For 25 years following the end of World War II (1945-70), the national debt hovered between $250 and $350 billion. Interest on the debt was probably at least 80% war-created. During the Indochina War the debt went into another climb, because the government did not raise sufficient taxes to offset the war expenses. However, following the war the debt continued to rise dramatically (surpassing $1 trillion in fiscal year 1982, climbing to $3.5 trillion in 2002). Part of that was due to inflation, but even after subtracting inflation (see chart on page 19), military spending began climbing in 1977, a climb that rapidly accelerated before peaking in 1989, followed by a slow decline until 1999 when it began to rise once again.

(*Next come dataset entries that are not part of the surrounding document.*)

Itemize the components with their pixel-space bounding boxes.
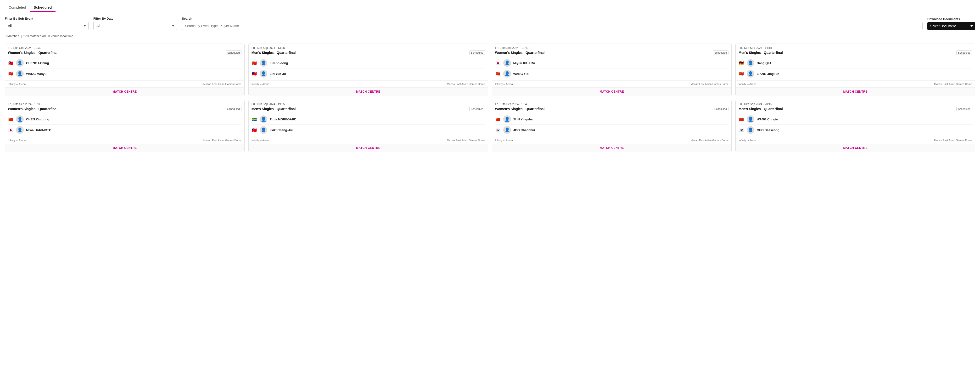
match-venue: Infinity ∞ Arena Macao East Asian Games … — [249, 137, 488, 143]
player-avatar: 👤 — [16, 115, 24, 123]
match-header: Fri, 13th Sep 2024 - 19:40 Women's Singl… — [492, 100, 732, 113]
match-footer: MATCH CENTRE — [736, 88, 975, 96]
venue-right: Macao East Asian Games Dome — [934, 83, 972, 86]
player-flag: 🇨🇳 — [495, 117, 501, 121]
match-datetime: Fri, 13th Sep 2024 - 13:05 — [251, 46, 485, 49]
player-row: 🇹🇼 👤 LIN Yun-Ju — [251, 68, 485, 79]
match-status: Scheduled — [956, 107, 972, 111]
player-row: 🇨🇳 👤 LIN Shidong — [251, 58, 485, 68]
matches-grid: Fri, 13th Sep 2024 - 12:30 Women's Singl… — [0, 40, 980, 156]
venue-note: * All matches are in venue local time — [24, 34, 73, 38]
player-flag: 🇨🇳 — [738, 117, 744, 121]
player-row: 🇩🇪 👤 Dang QIU — [738, 58, 972, 68]
venue-right: Macao East Asian Games Dome — [447, 83, 485, 86]
match-footer: MATCH CENTRE — [492, 143, 732, 152]
matches-info: 8 Matches | * All matches are in venue l… — [0, 32, 980, 40]
player-row: 🇨🇳 👤 LIANG Jingkun — [738, 68, 972, 79]
match-centre-button[interactable]: MATCH CENTRE — [113, 89, 137, 94]
match-venue: Infinity ∞ Arena Macao East Asian Games … — [736, 80, 975, 88]
match-centre-button[interactable]: MATCH CENTRE — [843, 89, 867, 94]
venue-left: Infinity ∞ Arena — [738, 83, 756, 86]
match-venue: Infinity ∞ Arena Macao East Asian Games … — [492, 80, 732, 88]
player-avatar: 👤 — [16, 59, 24, 67]
match-centre-button[interactable]: MATCH CENTRE — [356, 146, 380, 150]
venue-right: Macao East Asian Games Dome — [690, 139, 729, 142]
match-header: Fri, 13th Sep 2024 - 18:30 Women's Singl… — [5, 100, 244, 113]
match-venue: Infinity ∞ Arena Macao East Asian Games … — [5, 80, 244, 88]
player-flag: 🇹🇼 — [8, 61, 14, 65]
match-title: Women's Singles - Quarterfinal — [495, 107, 545, 111]
player-flag: 🇨🇳 — [251, 61, 257, 65]
match-centre-button[interactable]: MATCH CENTRE — [356, 89, 380, 94]
match-footer: MATCH CENTRE — [736, 143, 975, 152]
match-players: 🇯🇵 👤 Miyuu KIHARA 🇨🇳 👤 WANG Yidi — [492, 56, 732, 80]
sub-event-label: Filter By Sub Event — [5, 17, 89, 20]
player-flag: 🇯🇵 — [495, 61, 501, 65]
match-title-row: Men's Singles - Quarterfinal Scheduled — [251, 51, 485, 55]
player-row: 🇸🇪 👤 Truls MOREGARD — [251, 114, 485, 125]
venue-left: Infinity ∞ Arena — [251, 139, 269, 142]
player-flag: 🇩🇪 — [738, 61, 744, 65]
player-row: 🇨🇳 👤 SUN Yingsha — [495, 114, 729, 125]
player-name: Miwa HARIMOTO — [26, 128, 51, 132]
match-title-row: Women's Singles - Quarterfinal Scheduled — [8, 107, 242, 111]
player-avatar: 👤 — [16, 126, 24, 134]
player-row: 🇹🇼 👤 KAO Cheng-Jui — [251, 125, 485, 135]
search-label: Search — [182, 17, 923, 20]
player-name: CHO Daeseong — [757, 128, 780, 132]
sub-event-filter: Filter By Sub Event All — [5, 17, 89, 30]
match-title: Women's Singles - Quarterfinal — [8, 51, 57, 54]
player-avatar: 👤 — [747, 70, 754, 78]
match-title-row: Men's Singles - Quarterfinal Scheduled — [738, 51, 972, 55]
player-row: 🇨🇳 👤 WANG Chuqin — [738, 114, 972, 125]
player-name: WANG Manyu — [26, 72, 46, 76]
match-header: Fri, 13th Sep 2024 - 19:05 Men's Singles… — [249, 100, 488, 113]
player-avatar: 👤 — [260, 70, 267, 78]
venue-right: Macao East Asian Games Dome — [447, 139, 485, 142]
search-input[interactable] — [182, 22, 923, 30]
match-title: Women's Singles - Quarterfinal — [8, 107, 57, 111]
match-centre-button[interactable]: MATCH CENTRE — [113, 146, 137, 150]
match-players: 🇸🇪 👤 Truls MOREGARD 🇹🇼 👤 KAO Cheng-Jui — [249, 113, 488, 137]
venue-left: Infinity ∞ Arena — [495, 139, 513, 142]
player-name: CHENG I-Ching — [26, 61, 49, 65]
player-name: Truls MOREGARD — [270, 118, 296, 121]
player-flag: 🇹🇼 — [251, 72, 257, 76]
player-flag: 🇨🇳 — [495, 72, 501, 76]
match-venue: Infinity ∞ Arena Macao East Asian Games … — [492, 137, 732, 143]
match-title-row: Women's Singles - Quarterfinal Scheduled — [495, 107, 729, 111]
match-card: Fri, 13th Sep 2024 - 19:05 Men's Singles… — [248, 100, 488, 152]
match-title: Men's Singles - Quarterfinal — [251, 107, 296, 111]
match-datetime: Fri, 13th Sep 2024 - 19:05 — [251, 102, 485, 106]
player-name: LIN Yun-Ju — [270, 72, 286, 76]
match-title-row: Women's Singles - Quarterfinal Scheduled — [8, 51, 242, 55]
download-select[interactable]: Select Document — [928, 22, 975, 30]
date-select[interactable]: All — [93, 22, 177, 30]
match-card: Fri, 13th Sep 2024 - 20:15 Men's Singles… — [735, 100, 975, 152]
tab-scheduled[interactable]: Scheduled — [30, 3, 56, 12]
match-status: Scheduled — [469, 51, 485, 55]
match-centre-button[interactable]: MATCH CENTRE — [600, 146, 624, 150]
match-card: Fri, 13th Sep 2024 - 19:40 Women's Singl… — [492, 100, 732, 152]
player-flag: 🇰🇷 — [495, 128, 501, 132]
match-footer: MATCH CENTRE — [492, 88, 732, 96]
match-datetime: Fri, 13th Sep 2024 - 14:15 — [738, 46, 972, 49]
tab-completed[interactable]: Completed — [5, 3, 30, 12]
player-row: 🇯🇵 👤 Miyuu KIHARA — [495, 58, 729, 68]
match-datetime: Fri, 13th Sep 2024 - 20:15 — [738, 102, 972, 106]
player-row: 🇰🇷 👤 JOO Cheonhui — [495, 125, 729, 135]
player-avatar: 👤 — [503, 115, 511, 123]
tabs-container: Completed Scheduled — [0, 0, 980, 12]
player-avatar: 👤 — [747, 59, 754, 67]
match-centre-button[interactable]: MATCH CENTRE — [600, 89, 624, 94]
player-name: KAO Cheng-Jui — [270, 128, 293, 132]
match-venue: Infinity ∞ Arena Macao East Asian Games … — [736, 137, 975, 143]
match-players: 🇹🇼 👤 CHENG I-Ching 🇨🇳 👤 WANG Manyu — [5, 56, 244, 80]
player-row: 🇨🇳 👤 WANG Manyu — [8, 68, 242, 79]
filters-bar: Filter By Sub Event All Filter By Date A… — [0, 12, 980, 32]
venue-right: Macao East Asian Games Dome — [934, 139, 972, 142]
match-card: Fri, 13th Sep 2024 - 13:40 Women's Singl… — [492, 43, 732, 96]
sub-event-select[interactable]: All — [5, 22, 89, 30]
match-centre-button[interactable]: MATCH CENTRE — [843, 146, 867, 150]
match-header: Fri, 13th Sep 2024 - 13:40 Women's Singl… — [492, 44, 732, 56]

Since the Indochina War ended in 1975, the U.S. has been involved directly in fairly brief interventions (e.g., Panama, Granada, the Gulf War, Somalia, the Balkans). Therefore, the rise in the debt is not primarily war-created, and current interest on the national debt might be as little as 40% to 50% war-created. However, despite this lack of long-term wars in recent years, high military spending (because of the Cold War, the arms race, the “war on terrorism,” and a military establishment seeking to perpetuate itself) has contributed significantly to the debt.

First, however, some decisions need to be made on how to calculate the military portion of the debt. The following example illustrates two possible methodologies. Suppose that for a particular year military spending was $300 billion and total spending was $600 billion, and the deficit for that year was $100 billion. Methodology A: Since military spending was 50% of total spending, you could argue that the military portion of that debt was 50% or $50 billion. Methodology B: Or you could argue that if there were no military spending, there would be no debt – in fact, we would have a surplus; therefore, the debt for that year is entirely military-created.

Using the first methodology, the Center on Budget and Policy Priorities (Washington, D.C.) calculated that the interest payments in the 1980s on the accumulated national debt should be considered 50% to 60% military and war-created.8 They began their calculations using FY 1940 as the base year, because at that point the accumulated debt was very small compared to current standards. Then each subsequent year the military-created contribution to the deficit of that year (if there was one) was added to the total accumulated military debt. In this way, the military-created portion of the total national debt was calculated.

If methodology B is used, the military-created portion of the national debt would be 100%. This is because in almost every year since 1940 military spending exceeded the increase in the debt, if there was one.

As a compromise WRL has used 80% of the interest on the national debt as being military and war-created.